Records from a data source
--- START ---

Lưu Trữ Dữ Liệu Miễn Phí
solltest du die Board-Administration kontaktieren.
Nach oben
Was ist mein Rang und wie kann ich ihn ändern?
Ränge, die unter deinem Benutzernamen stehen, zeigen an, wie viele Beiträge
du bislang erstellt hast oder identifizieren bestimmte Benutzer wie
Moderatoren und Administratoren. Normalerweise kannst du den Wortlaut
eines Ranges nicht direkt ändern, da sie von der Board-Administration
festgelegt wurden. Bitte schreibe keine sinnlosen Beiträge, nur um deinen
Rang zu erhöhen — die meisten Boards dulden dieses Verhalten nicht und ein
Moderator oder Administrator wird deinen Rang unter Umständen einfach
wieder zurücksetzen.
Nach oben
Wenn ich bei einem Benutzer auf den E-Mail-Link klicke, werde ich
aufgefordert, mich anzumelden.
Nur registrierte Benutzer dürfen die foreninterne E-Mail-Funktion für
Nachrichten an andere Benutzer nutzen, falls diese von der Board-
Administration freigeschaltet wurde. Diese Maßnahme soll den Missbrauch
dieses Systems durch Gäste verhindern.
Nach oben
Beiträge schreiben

--- END ---

### EXERCISE OBJECTIVE:
Reply with one number, the count of lines in the records that include the word "unter".

### RESPONSE TO THIS TASK:
2